Egypt: National Gene Bank
Location
Agricultural Research Center, Giza, Egypt
Parent Organization
Agricultural Research Center, Ministry of Agriculture and Land Reclamation
Mission
- Collecting, evaluating, documenting and conserving plant and animal resources to protect these biological resources from erosion and extinction
- Preserving germplasm in long-term storage
- Providing germplasm for breeding programs, researchers students and farmers, among others
- Exchanging information of the genetic resources with national, regional and international genebanks
Date Established
2004
Number of Samples Conserved
20,500 (as at June 2023)
Main Crops Conserved
- Cereals — bread wheat, barley, maize, sorghum
- Grain legumes — faba bean, lupine, chickpea
- Vegetables — okra, Jew’s mallow, pepper
- Forages — alfalfa, triticale, millet
- Fruits and berries — fig, grape, pomegranate, pear, stone fruits, banana, citrus
- Technical plants — sesame, soybean, flax, safflower, rapeseed, olive
Background
The National Gene Bank (NGB) of Egypt was established in 2004 under the Agricultural Research Center (ARC), Giza. The NGB has the mandate of exploring, collecting, and conserving agricultural genetic resources to protect them from erosion and extinction and make them available for sustainable utilization to public and private institutions and farmers. The NGB comprises five technical departments: Field Crops, Horticultural Crops, Herbarium, Animal Genetic Resources and Research Laboratories. The Research Laboratories include an in vitro and crypreservation laboratory, a cytogenetics laboratory, a molecular genetics laboratory, an animal cell-culture laboratory and a chemical analysis laboratory.
- The NGB has good links with ARC plant breeding programs, with a focus on alfalfa, barley, chickpeas, faba bean, flax, lentils, lupine, sunflower and wheat.
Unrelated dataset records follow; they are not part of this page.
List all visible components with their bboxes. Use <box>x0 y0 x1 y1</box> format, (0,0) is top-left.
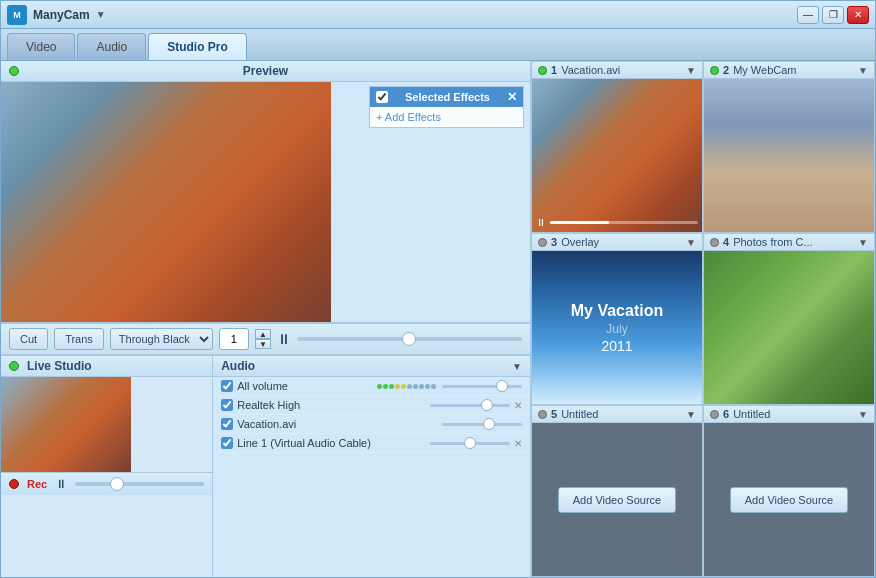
titlebar: M ManyCam ▼ — ❐ ✕ <box>1 1 875 29</box>
add-effects-button[interactable]: + Add Effects <box>370 107 523 127</box>
audio-cb-line1[interactable] <box>221 437 233 449</box>
audio-row-realtek: Realtek High ✕ <box>213 396 530 415</box>
effects-close-icon[interactable]: ✕ <box>507 90 517 104</box>
source-cell-2: 2 My WebCam ▼ <box>703 61 875 233</box>
live-studio-header: Live Studio <box>1 356 212 377</box>
source-chevron-1[interactable]: ▼ <box>686 65 696 76</box>
add-video-button-6[interactable]: Add Video Source <box>730 487 848 513</box>
audio-cb-realtek[interactable] <box>221 399 233 411</box>
audio-slider-vacation[interactable] <box>442 423 522 426</box>
source-name-6[interactable]: Untitled <box>733 408 854 420</box>
source-preview-5[interactable]: Add Video Source <box>532 423 702 576</box>
source-preview-2[interactable] <box>704 79 874 232</box>
source-webcam-2 <box>704 79 874 232</box>
tab-audio[interactable]: Audio <box>77 33 146 60</box>
titlebar-dropdown[interactable]: ▼ <box>96 9 106 20</box>
source-num-3: 3 <box>551 236 557 248</box>
app-logo: M <box>7 5 27 25</box>
source-num-5: 5 <box>551 408 557 420</box>
transition-select[interactable]: Through Black Through White Fade <box>110 328 213 350</box>
live-studio-content <box>1 377 212 472</box>
audio-remove-line1[interactable]: ✕ <box>514 438 522 449</box>
source-pause-1[interactable]: ⏸ <box>536 217 546 228</box>
cut-button[interactable]: Cut <box>9 328 48 350</box>
source-preview-6[interactable]: Add Video Source <box>704 423 874 576</box>
tab-bar: Video Audio Studio Pro <box>1 29 875 61</box>
preview-status-dot <box>9 66 19 76</box>
video-sources-panel: 1 Vacation.avi ▼ ⏸ <box>530 61 875 577</box>
live-studio-title: Live Studio <box>27 359 92 373</box>
minimize-button[interactable]: — <box>797 6 819 24</box>
dot2 <box>383 384 388 389</box>
source-name-4[interactable]: Photos from C... <box>733 236 854 248</box>
source-header-1: 1 Vacation.avi ▼ <box>532 62 702 79</box>
preview-section: Preview Selected Effects ✕ + <box>1 61 530 323</box>
source-chevron-3[interactable]: ▼ <box>686 237 696 248</box>
source-cell-4: 4 Photos from C... ▼ <box>703 233 875 405</box>
audio-level-dots <box>377 384 436 389</box>
source-name-3[interactable]: Overlay <box>561 236 682 248</box>
source-chevron-4[interactable]: ▼ <box>858 237 868 248</box>
trans-button[interactable]: Trans <box>54 328 104 350</box>
audio-title: Audio <box>221 359 255 373</box>
source-empty-5: Add Video Source <box>532 423 702 576</box>
source-name-2[interactable]: My WebCam <box>733 64 854 76</box>
app-window: M ManyCam ▼ — ❐ ✕ Video Audio Studio Pro <box>0 0 876 578</box>
transition-number[interactable] <box>219 328 249 350</box>
source-header-4: 4 Photos from C... ▼ <box>704 234 874 251</box>
restore-button[interactable]: ❐ <box>822 6 844 24</box>
audio-chevron-icon[interactable]: ▼ <box>512 361 522 372</box>
audio-header: Audio ▼ <box>213 356 530 377</box>
close-button[interactable]: ✕ <box>847 6 869 24</box>
live-studio-controls: Rec ⏸ <box>1 472 212 495</box>
step-down[interactable]: ▼ <box>255 339 271 349</box>
audio-remove-realtek[interactable]: ✕ <box>514 400 522 411</box>
preview-header: Preview <box>1 61 530 82</box>
tab-studio-pro[interactable]: Studio Pro <box>148 33 247 60</box>
source-name-1[interactable]: Vacation.avi <box>561 64 682 76</box>
effects-checkbox[interactable] <box>376 91 388 103</box>
dot4 <box>395 384 400 389</box>
controls-bar: Cut Trans Through Black Through White Fa… <box>1 323 530 355</box>
dot7 <box>413 384 418 389</box>
source-overlay-3: My Vacation July 2011 <box>532 251 702 404</box>
source-chevron-2[interactable]: ▼ <box>858 65 868 76</box>
live-pause-button[interactable]: ⏸ <box>55 477 67 491</box>
source-preview-4[interactable] <box>704 251 874 404</box>
live-status-dot <box>9 361 19 371</box>
source-num-1: 1 <box>551 64 557 76</box>
source-cell-5: 5 Untitled ▼ Add Video Source <box>531 405 703 577</box>
audio-slider-line1[interactable] <box>430 442 510 445</box>
number-stepper: ▲ ▼ <box>255 329 271 349</box>
titlebar-controls: — ❐ ✕ <box>797 6 869 24</box>
audio-slider-realtek[interactable] <box>430 404 510 407</box>
source-empty-6: Add Video Source <box>704 423 874 576</box>
audio-slider-allvolume[interactable] <box>442 385 522 388</box>
source-controls-1: ⏸ <box>536 217 698 228</box>
source-preview-1[interactable]: ⏸ <box>532 79 702 232</box>
audio-label-vacation: Vacation.avi <box>237 418 438 430</box>
audio-label-allvolume: All volume <box>237 380 371 392</box>
tab-video[interactable]: Video <box>7 33 75 60</box>
source-num-2: 2 <box>723 64 729 76</box>
source-header-5: 5 Untitled ▼ <box>532 406 702 423</box>
preview-slider[interactable] <box>297 337 522 341</box>
dot8 <box>419 384 424 389</box>
audio-cb-allvolume[interactable] <box>221 380 233 392</box>
left-panel: Preview Selected Effects ✕ + <box>1 61 530 577</box>
source-chevron-5[interactable]: ▼ <box>686 409 696 420</box>
live-studio-slider[interactable] <box>75 482 204 486</box>
source-preview-3[interactable]: My Vacation July 2011 <box>532 251 702 404</box>
source-dot-2 <box>710 66 719 75</box>
pause-button[interactable]: ⏸ <box>277 331 291 347</box>
step-up[interactable]: ▲ <box>255 329 271 339</box>
source-name-5[interactable]: Untitled <box>561 408 682 420</box>
audio-row-line1: Line 1 (Virtual Audio Cable) ✕ <box>213 434 530 453</box>
overlay-year: 2011 <box>571 338 663 354</box>
overlay-month: July <box>571 322 663 336</box>
add-video-button-5[interactable]: Add Video Source <box>558 487 676 513</box>
live-studio-panel: Live Studio Rec ⏸ <box>1 356 212 577</box>
dot10 <box>431 384 436 389</box>
source-chevron-6[interactable]: ▼ <box>858 409 868 420</box>
audio-cb-vacation[interactable] <box>221 418 233 430</box>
Joint evaluation is done annually for drought, heat and salinity tolerance on accessions selected by the genebank.
- The NGB has repatriated Egyptian germplasm from international collections, including at the International Center for Agricultural Research in the Dry Areas (ICARDA) and the United States Department of Agriculture.
The Collection
The seed samples stored at the genebank are managed according to international standards. Seed is stored at 5° C for short-storage, −5° C for medium-term storage and −20° C for long-term storage. A field genebank was established in December 2016. Tree crops conserved in the field genebank include Citrus species, pomegranate, pear, Prunus species, olive and common fig. There are also 100 accessions of grape. The NGB has in vitro facilities that are used to conserve accessions of common fig, grape and banana. Nearly half of the collection comprises landraces collected from Egypt, particularly barley, wheat, faba bean and sorghum. The remainder of the collection is largely breeding materials, including improved varieties. Less than 1% of the collection is crop wild relatives. Wheat landraces are the most requested. All distribution for the past five years has been to university departments and research institutes within Egypt.